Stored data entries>
◆ ◆ ◆ ◆ ◆

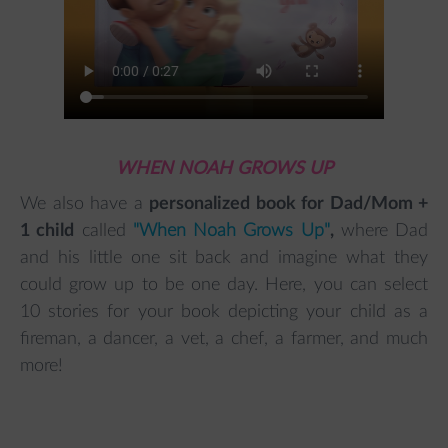
WHEN NOAH GROWS UP
We also have a
personalized book for Dad/Mom +
1 child
called
"When Noah Grows Up"
,
where Dad
and his little one sit back and imagine what they
could grow up to be one day. Here, you can select
10 stories for your book depicting your child as a
fireman, a dancer, a vet, a chef, a farmer, and much
more!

◆ ◆ ◆ ◆ ◆

The records must be restated word for word, apart from any images.

TASK OUTPUT>
WHEN NOAH GROWS UP
We also have a
personalized book for Dad/Mom +
1 child
called
"When Noah Grows Up"
,
where Dad
and his little one sit back and imagine what they
could grow up to be one day. Here, you can select
10 stories for your book depicting your child as a
fireman, a dancer, a vet, a chef, a farmer, and much
more!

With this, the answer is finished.